After a few months of training, the holistic benefits were outstanding. This was a very positive outcome in itself as it wasn't something Tim had planned for or given a conscious thought process to. It was the prompting and motivation of a loving sister combined with the random chance of seeing the open water swimmers they were talking to that set him on the path to swimming. More by luck than judgment, swimming had become a healer for him in the following ways: the regular exercise was increasing his endorphin levels which was reducing his stress levels which in turn was starting to help him get better quality sleep; sleeping was increasing his energy levels which reduced the McDonald's breakfast consumption along with sugary snacks throughout the day which in turn also reduced his stress levels, as high sugar levels can increase stress levels, as well his reducing his portly belly; Tim was reading about swimming in the evenings instead of bingeing box sets which helped him to sleep due to the lack of blue light and emotional entertainment; after a few months of regular exercise via swimming drills, better sleep, less sugar and salt and less stress Tim was starting to swim a little bit like a whale instead of just looking like one, which in turn improved his confidence and how he felt about himself.
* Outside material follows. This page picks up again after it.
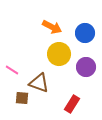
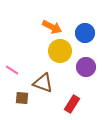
yellow circle: moved 1 px right, 3 px up
brown triangle: moved 4 px right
" Tim's first-ever attempt at open water swimming was on April 9th 2015, at 7:30 in the morning. Along with seven other beginners, he had booked onto a training course for beginners. The water was eleven degrees which seemed cold to him even in a wet-suit. It was the 1st time he had tried swimming in a wet-suit. "

Wet-suits were compulsory in the swimming event he had signed up for because they are a safety feature due to the built-in buoyancy within the front thigh and chest sections. These buoyancy sections are designed to be sufficient enough to enable a swimmer to roll over, face up, and float. In this position, a swimmer can completely rest. A common nickname given to this position is 'the otter.' This is due to the similarity between an otter laying in water on its back with ease. As a beginner, Tim found it easier to swim in a wet-suit than not. This is because of the buoyancy in the thighs. This buoyancy lifted his lower body into the correct position for swimming. Without the wet-suit, he hadn't yet developed the core strength or swimming technique needed to maintain a good swimming posture for a sustained period. Within the weekly swimming routine that Tim was now used to, he swapped his weekend swim in the pool to a weekend swim in the lake. This gave him twelve open water swims before his event in Windermere.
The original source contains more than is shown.